There are SO many different design tools to choose from these days that it can be overwhelming and like many other design teams, we’ve had to make choices. We recently made the decision to switch over from using Sketch and InVision to Figma in an effort to consolidate some of the tools we use and help standardize how and when we use them. In this effort, I realized that we had tools to create low fidelity wireframes and high fidelity designs / prototypes but not mid-fidelity prototypes. In the past, I would use Balsamiq to create the wireframes, export the screens from there and then import the JPGs into InVision to create clickable prototypes, however, no one else on the team used Balsamiq and had come up with their own solutions on how to create this level of fidelity (the struggles of a growing design team are real!) So I thought, why not utilize Figma to accomplish this? By using Figma, it would meet the goal of consolidating our design toolkit and also aid new designers who join the team to not have to make decisions on how they would get this type of work done.
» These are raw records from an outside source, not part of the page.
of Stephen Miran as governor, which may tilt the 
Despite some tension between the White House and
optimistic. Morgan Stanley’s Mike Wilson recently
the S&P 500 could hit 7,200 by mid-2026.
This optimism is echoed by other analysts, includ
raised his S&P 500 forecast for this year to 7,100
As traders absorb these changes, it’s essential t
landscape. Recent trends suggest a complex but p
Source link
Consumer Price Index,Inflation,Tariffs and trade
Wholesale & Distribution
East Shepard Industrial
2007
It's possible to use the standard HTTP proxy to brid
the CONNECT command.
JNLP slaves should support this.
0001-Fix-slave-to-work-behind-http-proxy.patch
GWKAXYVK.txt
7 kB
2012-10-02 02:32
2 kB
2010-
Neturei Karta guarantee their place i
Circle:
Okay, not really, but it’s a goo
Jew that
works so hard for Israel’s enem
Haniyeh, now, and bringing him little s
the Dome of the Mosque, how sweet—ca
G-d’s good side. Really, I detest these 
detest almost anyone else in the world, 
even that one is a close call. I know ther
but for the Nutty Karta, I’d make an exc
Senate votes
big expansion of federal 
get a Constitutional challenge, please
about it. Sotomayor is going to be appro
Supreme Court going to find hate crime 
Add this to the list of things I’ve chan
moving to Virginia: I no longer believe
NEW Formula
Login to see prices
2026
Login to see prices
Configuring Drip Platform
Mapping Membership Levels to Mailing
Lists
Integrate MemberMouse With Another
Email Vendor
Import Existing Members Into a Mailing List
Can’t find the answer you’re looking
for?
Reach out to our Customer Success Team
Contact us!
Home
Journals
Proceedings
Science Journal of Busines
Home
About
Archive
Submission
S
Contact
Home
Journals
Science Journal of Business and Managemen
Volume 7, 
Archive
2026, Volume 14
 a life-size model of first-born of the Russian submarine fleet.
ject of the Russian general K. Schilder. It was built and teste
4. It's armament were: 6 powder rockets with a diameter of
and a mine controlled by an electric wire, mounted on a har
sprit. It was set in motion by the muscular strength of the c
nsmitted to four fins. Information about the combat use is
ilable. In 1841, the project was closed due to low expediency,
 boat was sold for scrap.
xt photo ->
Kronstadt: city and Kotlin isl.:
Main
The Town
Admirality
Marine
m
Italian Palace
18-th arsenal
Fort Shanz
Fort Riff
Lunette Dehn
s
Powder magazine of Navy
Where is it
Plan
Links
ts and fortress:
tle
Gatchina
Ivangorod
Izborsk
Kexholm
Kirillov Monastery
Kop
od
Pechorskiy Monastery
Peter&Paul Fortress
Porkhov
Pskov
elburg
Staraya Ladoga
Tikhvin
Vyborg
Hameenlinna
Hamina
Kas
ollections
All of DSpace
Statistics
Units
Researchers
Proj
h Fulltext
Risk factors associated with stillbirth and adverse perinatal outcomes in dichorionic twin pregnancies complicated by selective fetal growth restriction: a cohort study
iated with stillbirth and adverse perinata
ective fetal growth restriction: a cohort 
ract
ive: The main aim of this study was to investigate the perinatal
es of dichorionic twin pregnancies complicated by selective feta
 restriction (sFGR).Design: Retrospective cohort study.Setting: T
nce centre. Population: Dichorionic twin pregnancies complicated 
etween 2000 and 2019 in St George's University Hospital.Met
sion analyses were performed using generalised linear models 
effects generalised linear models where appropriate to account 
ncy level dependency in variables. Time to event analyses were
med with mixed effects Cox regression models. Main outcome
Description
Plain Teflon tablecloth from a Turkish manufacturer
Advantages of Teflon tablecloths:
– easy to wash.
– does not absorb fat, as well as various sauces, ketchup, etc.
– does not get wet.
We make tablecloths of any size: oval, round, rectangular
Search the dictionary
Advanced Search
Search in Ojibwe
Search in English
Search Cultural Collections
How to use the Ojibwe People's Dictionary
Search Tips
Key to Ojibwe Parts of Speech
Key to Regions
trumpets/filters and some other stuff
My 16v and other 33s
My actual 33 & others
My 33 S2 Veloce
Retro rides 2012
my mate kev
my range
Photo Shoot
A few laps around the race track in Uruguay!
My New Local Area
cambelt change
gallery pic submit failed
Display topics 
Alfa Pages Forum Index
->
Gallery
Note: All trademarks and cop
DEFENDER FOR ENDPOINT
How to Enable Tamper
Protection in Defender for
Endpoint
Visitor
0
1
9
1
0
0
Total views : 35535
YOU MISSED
Up to this point, we had our high-fidelity components already in Figma so we could also have components for mid-fidelity prototypes. I started my research by looking for existing Figma UI kits but quickly realized that a lot of the components we have are uniquely ours and we’d just be better off creating them ourselves. Here’s how we’re doing that (you know, the reason this article is a thing! 🤓):
Plugins you’ll need:
1) Select a Frame that has one or more high-fidelity components and use Wirebox to create a wireframe version
2) Make adjustments to the new component
3) Select the stroke and use Rough to create a hand-drawn look
🎉 And ta-da! You’ve got an awesome new wireframe component! 🎉
And with the help of Figma, you can then use Team Library to share your shiny new component across files and projects (here’s how to create reusable components in Figma). Creating these components will help our Design Squad create mid-fidelity prototypes a lot faster with our own components that are a part of our component library already. I’m a big fan of giving digitally-created elements feel more like they were done by trusty ol’ pencil to paper so I find this technique merges those two worlds while being extremely useful to our design process.